Auction Catalogue
An early Second World War minesweeping operations D.S.M. group of four awarded to Chief Engineman G. W. Sanderson, Royal Naval Patrol Service
Distinguished Service Medal, G.VI.R. (LT/KX. 101750 Ch. Engn. G. W. Sanderson); 1939-45 Star; Atlantic Star; War Medal 1939-45, extremely fine (4) £600-800
D.S.M. London Gazette 3 September 1940:
‘For bravery, skill and enterprise in minesweeping operations off the coasts of Holland, Belgium and France.’
George William Sanderson, almost certainly a pre-war Lowestoft trawlerman, was decorated for services in H.M. Trawler Asama in 1940, her operational agenda having included sweeps outside St. Nazaire when that port was evacuated in mid-June, an operation that took several days and nights, with our ships being regularly subjected to heavy and accurate bombing - thus, famously, the loss of the S.S. Lancastria. Indeed it was the Asama, and another trawler, who “swept” the way out of St. Nazaire when the final convoy of 10 merchantmen and a destroyer departed the scene at the end of the operation, the whole laden with thousands of troops.

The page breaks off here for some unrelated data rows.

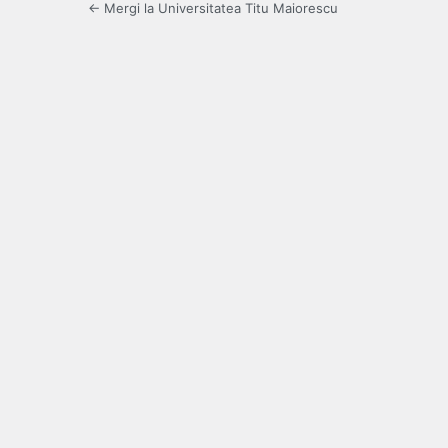
← Mergi la Universitatea Titu Maiorescu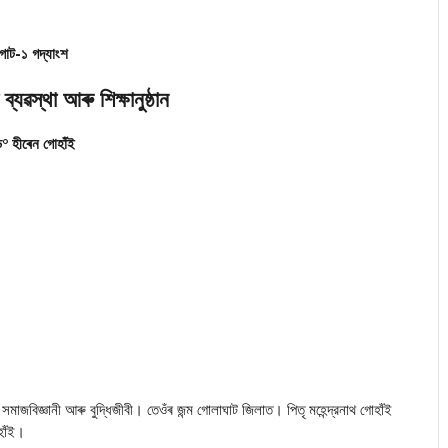
গোট-১ গদ্যাংশ
া ব্যৱস্থা আৰু শিক্ষানুষ্ঠান
° হীৰেন গোহাঁই
জবিজ্ঞানী আৰু বুদ্ধিজীবী। তেওঁৰ জন্ম গোলাঘাট জিলাত। পিতৃ মহেন্দ্রনাথ গোহাঁই
হাঁই।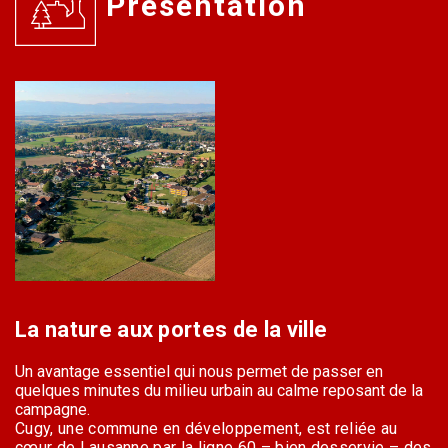
Présentation
La nature aux portes de la ville
Un avantage essentiel qui nous permet de passer en
quelques minutes du milieu urbain au calme reposant de la
campagne.
Cugy, une commune en développement, est reliée au
cœur de Lausanne par la ligne 60 – bien desservie – des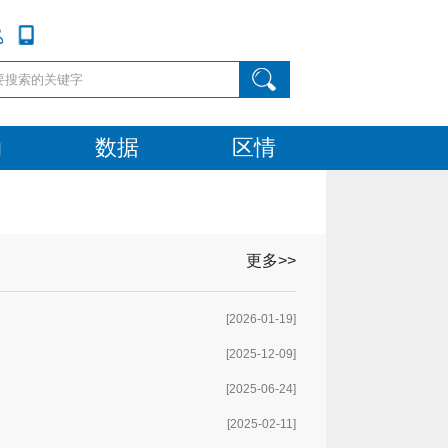
动
数据
区情
更多>>
[2026-01-19]
[2025-12-09]
[2025-06-24]
[2025-02-11]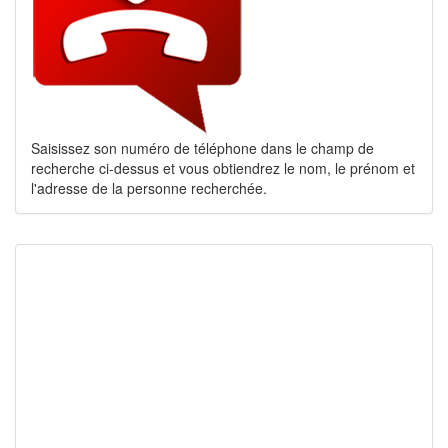
Saisissez son numéro de téléphone dans le champ de
recherche ci-dessus et vous obtiendrez le nom, le prénom et
l'adresse de la personne recherchée.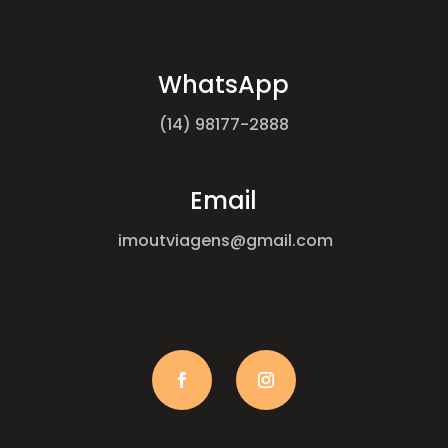
WhatsApp
(14) 98177-2888
Email
imoutviagens@gmail.com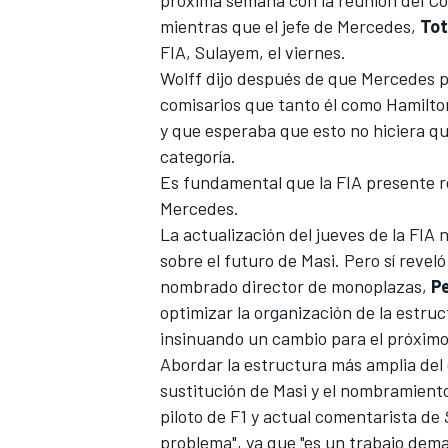
mientras que el jefe de Mercedes,
Tot
FIA, Sulayem, el viernes.
Wolff dijo después de que Mercedes pus
comisarios que tanto él como Hamilton
y que esperaba que esto no hiciera q
categoría.
Es fundamental que la FIA presente re
Mercedes.
La actualización del jueves de la FIA
sobre el futuro de Masi. Pero sí revel
nombrado director de monoplazas,
P
optimizar la organización de la estruc
insinuando un cambio para el próximo
Abordar la estructura más amplia del e
sustitución de Masi y el nombramient
piloto de F1 y actual comentarista de
problema", ya que "es un trabajo dem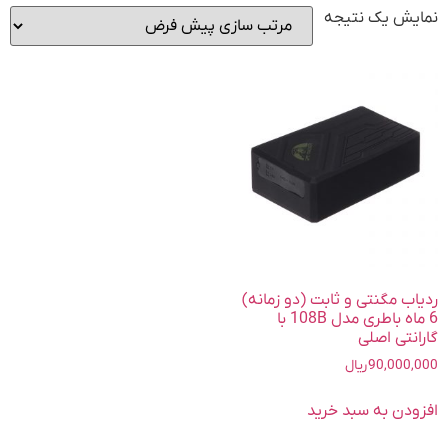
نمایش یک نتیجه
ردیاب مگنتی و ثابت (دو زمانه)
6 ماه باطری مدل 108B با
گارانتی اصلی
90,000,000
ریال
افزودن به سبد خرید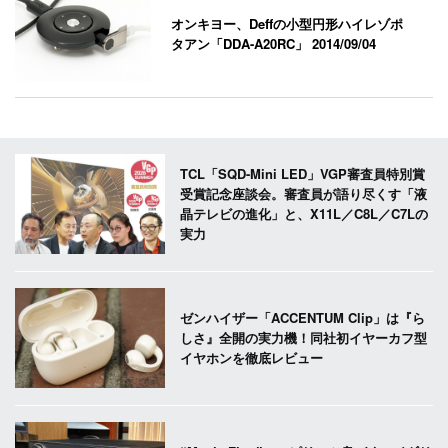
オンキヨー、Deffの小型円形ハイレゾポ
タアン「DDA-A20RC」
2014/09/04
TCL「SQD-Mini LED」VGP審査員特別賞
受賞記念座談会。審査員が語り尽くす「液
晶テレビの進化」と、X11L／C8L／C7Lの
実力
ゼンハイザー「ACCENTUM Clip」は『ら
しさ』全開の実力機！同社初イヤーカフ型
イヤホンを徹底レビュー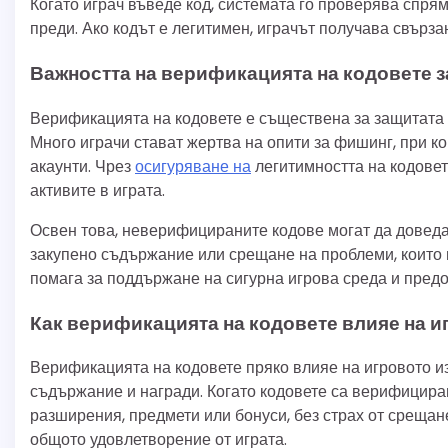
Когато играч въведе код, системата го проверява спрямо
преди. Ако кодът е легитимен, играчът получава свърза
Важността на верификацията на кодовете за
Верификацията на кодовете е съществена за защитата 
Много играчи стават жертва на опити за фишинг, при к
акаунти. Чрез
осигуряване на
легитимността на кодовет
активите в играта.
Освен това, неверифицираните кодове могат да доведат
закупено съдържание или срещане на проблеми, които 
помага за поддържане на сигурна игрова среда и предо
Как верификацията на кодовете влияе на 
Верификацията на кодовете пряко влияе на игровото из
съдържание и награди. Когато кодовете са верифициран
разширения, предмети или бонуси, без страх от среща
общото удовлетворение от играта.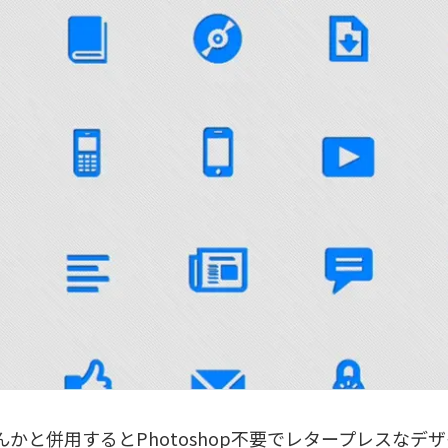
なんかと併用するとPhotoshop不要でレタープレスなデ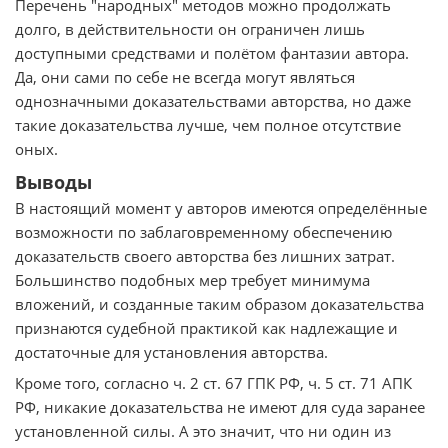
Перечень "народных" методов можно продолжать
долго, в действительности он ограничен лишь
доступными средствами и полётом фантазии автора.
Да, они сами по себе не всегда могут являться
однозначными доказательствами авторства, но даже
такие доказательства лучше, чем полное отсутствие
оных.
Выводы
В настоящий момент у авторов имеются определённые
возможности по заблаговременному обеспечению
доказательств своего авторства без лишних затрат.
Большинство подобных мер требует минимума
вложений, и созданные таким образом доказательства
признаются судебной практикой как надлежащие и
достаточные для установления авторства.
Кроме того, согласно ч. 2 ст. 67 ГПК РФ, ч. 5 ст. 71 АПК
РФ, никакие доказательства не имеют для суда заранее
установленной силы. А это значит, что ни один из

But the plucky trawler’s luck ran out in March 1941, when she was sunk by enemy aircraft off Plymouth with a loss of at least six of her crew - ‘ship was struck on starboard side, near funnel and sank immediately. Presume bomb detonated on the ship’s bottom. 17 survivors were picked up’ (Admiralty report refers). If aboard her at the time, Sanderson survived, and was invested with his D.S.M. at Buckingham Palace on 5 April 1941.